A newbee to the world of tees!!!! Thanks


----------



## el guapo (Feb 4, 2006)

My appologies I am just trying to learn how to be successful and was just trying to give enough info so people know where i am comming from. I will cont. to grow and learn.


----------



## Rodney (Nov 3, 2004)

> My appologies I am just trying to learn how to be successful


Why are you apologizing? We're all here to learn and share information 

Here are a couple of topics that deal with selling to retailers:
http://www.t-shirtforums.com/showthread.php?t=3855
http://www.t-shirtforums.com/showthread.php?t=1934

If you do a forum search for *retailers*, you will find quite a few more helpful tips.


----------



## Solmu (Aug 15, 2005)

Rodney said:


> Why are you apologizing? We're all here to learn and share information


I had wondered if the "Do NOT Post Self Promotional" etc. warning had claimed another victim?

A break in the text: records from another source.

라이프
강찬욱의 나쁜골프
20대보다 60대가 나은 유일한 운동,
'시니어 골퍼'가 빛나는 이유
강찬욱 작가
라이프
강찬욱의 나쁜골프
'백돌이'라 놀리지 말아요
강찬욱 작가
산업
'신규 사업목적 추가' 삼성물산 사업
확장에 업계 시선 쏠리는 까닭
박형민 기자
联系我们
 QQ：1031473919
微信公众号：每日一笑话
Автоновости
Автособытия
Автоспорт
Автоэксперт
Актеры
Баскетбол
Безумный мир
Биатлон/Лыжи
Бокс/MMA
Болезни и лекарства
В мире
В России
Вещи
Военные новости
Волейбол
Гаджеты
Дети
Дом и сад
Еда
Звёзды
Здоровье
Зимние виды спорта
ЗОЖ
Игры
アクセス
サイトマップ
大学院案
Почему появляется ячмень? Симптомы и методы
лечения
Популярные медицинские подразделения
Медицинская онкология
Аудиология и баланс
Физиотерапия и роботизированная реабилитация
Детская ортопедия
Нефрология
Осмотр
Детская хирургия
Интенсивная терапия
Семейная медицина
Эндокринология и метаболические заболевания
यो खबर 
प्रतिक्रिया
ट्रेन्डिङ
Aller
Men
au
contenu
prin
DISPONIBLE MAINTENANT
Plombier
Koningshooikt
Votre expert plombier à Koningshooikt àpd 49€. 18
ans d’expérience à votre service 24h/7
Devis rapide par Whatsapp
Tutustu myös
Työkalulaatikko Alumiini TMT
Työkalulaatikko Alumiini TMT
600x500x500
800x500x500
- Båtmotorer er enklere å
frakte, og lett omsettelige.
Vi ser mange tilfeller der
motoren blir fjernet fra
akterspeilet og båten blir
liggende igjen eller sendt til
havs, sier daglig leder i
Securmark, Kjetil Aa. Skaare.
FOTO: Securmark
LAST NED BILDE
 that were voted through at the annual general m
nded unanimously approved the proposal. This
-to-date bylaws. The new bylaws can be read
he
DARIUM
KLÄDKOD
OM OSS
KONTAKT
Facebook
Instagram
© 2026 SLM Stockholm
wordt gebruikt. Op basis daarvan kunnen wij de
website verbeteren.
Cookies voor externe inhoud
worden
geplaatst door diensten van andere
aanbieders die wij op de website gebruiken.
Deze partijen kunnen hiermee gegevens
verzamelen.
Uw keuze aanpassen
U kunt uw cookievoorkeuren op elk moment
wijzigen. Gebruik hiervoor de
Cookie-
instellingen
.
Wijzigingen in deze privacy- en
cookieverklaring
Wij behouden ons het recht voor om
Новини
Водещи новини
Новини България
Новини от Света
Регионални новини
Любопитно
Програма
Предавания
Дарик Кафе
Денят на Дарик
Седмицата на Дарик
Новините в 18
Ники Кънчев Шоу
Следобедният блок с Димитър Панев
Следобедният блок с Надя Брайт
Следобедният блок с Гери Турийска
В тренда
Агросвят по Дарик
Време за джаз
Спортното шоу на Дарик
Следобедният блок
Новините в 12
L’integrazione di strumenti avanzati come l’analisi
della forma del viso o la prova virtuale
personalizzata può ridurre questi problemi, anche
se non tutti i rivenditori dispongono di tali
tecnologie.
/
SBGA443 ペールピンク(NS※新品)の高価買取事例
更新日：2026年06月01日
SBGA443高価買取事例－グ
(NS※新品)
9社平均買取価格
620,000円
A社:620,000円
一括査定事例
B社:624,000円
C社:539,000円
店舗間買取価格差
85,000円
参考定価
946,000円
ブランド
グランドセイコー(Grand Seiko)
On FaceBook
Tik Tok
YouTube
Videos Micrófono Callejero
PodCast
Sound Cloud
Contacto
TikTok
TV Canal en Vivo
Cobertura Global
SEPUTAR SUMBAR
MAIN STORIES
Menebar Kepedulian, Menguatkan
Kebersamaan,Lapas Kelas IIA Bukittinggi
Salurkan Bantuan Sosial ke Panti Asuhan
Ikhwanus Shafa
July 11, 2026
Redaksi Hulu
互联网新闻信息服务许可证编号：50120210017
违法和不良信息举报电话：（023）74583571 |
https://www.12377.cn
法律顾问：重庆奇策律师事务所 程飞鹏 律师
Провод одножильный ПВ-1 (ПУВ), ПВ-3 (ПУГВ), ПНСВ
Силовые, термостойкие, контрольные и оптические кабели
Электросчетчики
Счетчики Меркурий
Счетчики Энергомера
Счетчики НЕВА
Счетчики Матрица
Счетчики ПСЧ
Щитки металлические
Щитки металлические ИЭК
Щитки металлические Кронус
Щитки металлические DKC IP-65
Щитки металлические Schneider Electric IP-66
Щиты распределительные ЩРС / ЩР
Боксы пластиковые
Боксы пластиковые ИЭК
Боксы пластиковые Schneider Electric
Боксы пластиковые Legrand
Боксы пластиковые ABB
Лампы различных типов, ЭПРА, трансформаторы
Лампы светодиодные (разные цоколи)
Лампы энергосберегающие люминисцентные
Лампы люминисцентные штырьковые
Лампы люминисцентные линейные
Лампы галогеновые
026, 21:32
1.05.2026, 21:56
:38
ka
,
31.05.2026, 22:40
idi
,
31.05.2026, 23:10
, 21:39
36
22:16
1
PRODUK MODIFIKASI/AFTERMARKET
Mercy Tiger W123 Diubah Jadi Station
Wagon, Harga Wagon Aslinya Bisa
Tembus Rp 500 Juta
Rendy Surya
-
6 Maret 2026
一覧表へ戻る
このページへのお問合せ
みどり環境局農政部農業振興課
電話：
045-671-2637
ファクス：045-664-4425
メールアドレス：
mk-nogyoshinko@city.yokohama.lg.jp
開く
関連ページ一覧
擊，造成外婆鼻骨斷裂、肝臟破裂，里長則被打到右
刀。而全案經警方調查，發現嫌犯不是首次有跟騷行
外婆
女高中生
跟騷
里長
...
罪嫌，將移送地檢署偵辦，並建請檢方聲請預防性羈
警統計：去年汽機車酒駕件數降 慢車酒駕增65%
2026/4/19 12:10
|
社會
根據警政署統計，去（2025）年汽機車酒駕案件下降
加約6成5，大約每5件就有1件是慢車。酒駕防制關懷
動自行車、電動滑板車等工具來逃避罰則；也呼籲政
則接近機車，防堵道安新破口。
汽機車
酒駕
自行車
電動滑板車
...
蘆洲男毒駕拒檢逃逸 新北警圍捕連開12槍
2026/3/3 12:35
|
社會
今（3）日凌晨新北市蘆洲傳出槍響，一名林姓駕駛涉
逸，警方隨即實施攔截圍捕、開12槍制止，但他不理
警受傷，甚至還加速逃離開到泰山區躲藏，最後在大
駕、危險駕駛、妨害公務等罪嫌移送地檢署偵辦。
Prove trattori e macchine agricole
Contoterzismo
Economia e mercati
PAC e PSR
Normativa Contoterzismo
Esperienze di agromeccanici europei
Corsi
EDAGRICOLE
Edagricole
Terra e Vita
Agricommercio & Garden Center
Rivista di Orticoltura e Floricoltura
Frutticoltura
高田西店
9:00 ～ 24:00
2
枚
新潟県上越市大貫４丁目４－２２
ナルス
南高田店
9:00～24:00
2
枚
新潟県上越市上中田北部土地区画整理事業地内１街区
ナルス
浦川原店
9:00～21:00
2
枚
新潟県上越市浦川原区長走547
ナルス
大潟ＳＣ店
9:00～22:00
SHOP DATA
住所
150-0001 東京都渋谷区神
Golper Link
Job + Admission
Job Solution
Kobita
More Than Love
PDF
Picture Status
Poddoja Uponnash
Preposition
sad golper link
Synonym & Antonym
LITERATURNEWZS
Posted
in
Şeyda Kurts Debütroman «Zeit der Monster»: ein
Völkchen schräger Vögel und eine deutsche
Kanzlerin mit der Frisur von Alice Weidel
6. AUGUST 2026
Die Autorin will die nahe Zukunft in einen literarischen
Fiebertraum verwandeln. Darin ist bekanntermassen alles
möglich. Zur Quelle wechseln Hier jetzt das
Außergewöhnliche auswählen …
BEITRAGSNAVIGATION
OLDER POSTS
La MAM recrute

I think some new members perceive it as an error message of sorts rather than realising it's a standard disclaimer on every message box?


----------



## Rodney (Nov 3, 2004)

> I think some new members perceive it as an error message of sorts rather than realising it's a standard disclaimer on every message box?


Ahhh, gotcha. Didn't think of that. I probably should change that exclamation point to something else less "alerty".


----------



## el guapo (Feb 4, 2006)

Rodney said:


> Ahhh, gotcha. Didn't think of that. I probably should change that exclamation point to something else less "alerty".


Thats right you got me, I thought I was in big dodo for something. hahahah, Know I know,but that is misleading.


----------